Quote: (05-09-2011 08:29 PM)North Wrote:
Do you understand the concept of sensuality? Do you realize thsat a woman can feel sensual and yet not want to bang every single man who looks at her? That is what you men need to come to understand. Feminism is not the evil thing that made it impossible for you to get some. You guys need to teach your big heads how to think and stop seeing women as simply a hole to put your little head into. It's a little more nuamced than that.
We have no issue with the concept of sensuality. What we have issue with is the lack of understanding of the expectations put on men here.
Women want the right to redefine old rules that have stood(and, in most parts of the world, still stand) for most of human existence. They want to blatantly express their sexuality for all to see...and they want men to suppress their own sexuality at the same time by not bothering the girls as they let theirs blossom.
The yin and yang effect is being left out. When a woman openly expresses her sexuality, men naturally respond to it. Its not easy for a man to persist in an environment where sexuality is so openly displayed and he has no means with which to respond to it. Thus, an open and consequence free expression of female sexuality(consequence free meaning NO threat of approach or proposition from men) means some suppression of male sexuality, by definition.
*NOTE: When I say "bothering" or "respond" in referring to men interacting with women, I'm not talking about sexual assault or actual attempted rape. I'm talking about simple, ordinary approaches, benign in nature and intent, when I speak of male approaches that are being discouraged by women. Men are getting the idea that these women don't want anything to do with any of them, even in situations when they show decency.
Now, does this mean that I advocate for women to just screw every guy who approaches her in the club? No, I am not a sociopath.

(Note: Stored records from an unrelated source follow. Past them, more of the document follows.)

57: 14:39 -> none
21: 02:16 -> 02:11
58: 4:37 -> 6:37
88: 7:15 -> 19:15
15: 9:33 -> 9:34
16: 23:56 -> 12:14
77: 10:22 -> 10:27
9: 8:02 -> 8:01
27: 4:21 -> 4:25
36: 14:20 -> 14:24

What I do suggest, however, is a promotion of a greater understanding of how these two sexualities interact. Women should be more aware of how their sexuality affects men. As things stand, women seem to want the maintenance of the ability to go into a sexually charged nightlife environment filled with horny men by definition, and fully express their sexuality and ellicit attention without being bothered. They then get angry when they are bothered.

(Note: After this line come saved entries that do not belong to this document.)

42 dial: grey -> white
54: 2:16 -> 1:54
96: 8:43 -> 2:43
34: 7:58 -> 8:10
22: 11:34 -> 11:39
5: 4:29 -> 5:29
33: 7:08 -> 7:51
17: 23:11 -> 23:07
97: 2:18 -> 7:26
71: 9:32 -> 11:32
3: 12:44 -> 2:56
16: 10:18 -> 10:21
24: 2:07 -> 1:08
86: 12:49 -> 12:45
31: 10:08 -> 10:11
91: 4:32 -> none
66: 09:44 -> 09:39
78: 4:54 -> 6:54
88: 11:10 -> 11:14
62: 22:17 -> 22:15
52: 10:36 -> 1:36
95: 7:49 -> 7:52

I suggest that they understand that if they want to guarantee that they are not bothered, they have to tone done the open displays of sexuality. If they do not, then men will continue to approach them, get between girls and their friends and bother them for drinks and dances until you tell them to go away. That's a natural male response, and its not going away.
I also suggest that, if women seek not to tone things down and continue expressing this sexuality openly as is while maintaining their desire to be left alone entirely by men as they do so, they not complain or show surprise when men quit approaching them. That too is a natural male response to consistent rejection.